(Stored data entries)
━━━━━━━━━━━━━━━━━━━━

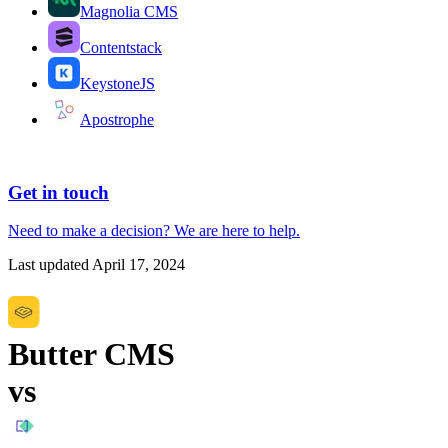
Magnolia CMS
Contentstack
KeystoneJS
Apostrophe
Get in touch
Need to make a decision?
We are here
to help.
Last updated
April 17, 2024
Butter CMS
vs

━━━━━━━━━━━━━━━━━━━━

Retype all entries exactly as they appear, dropping the images.

_Written answer_:
Magnolia CMS
Contentstack
KeystoneJS
Apostrophe
Get in touch
Need to make a decision?
We are here
to help.
Last updated
April 17, 2024
Butter CMS
vs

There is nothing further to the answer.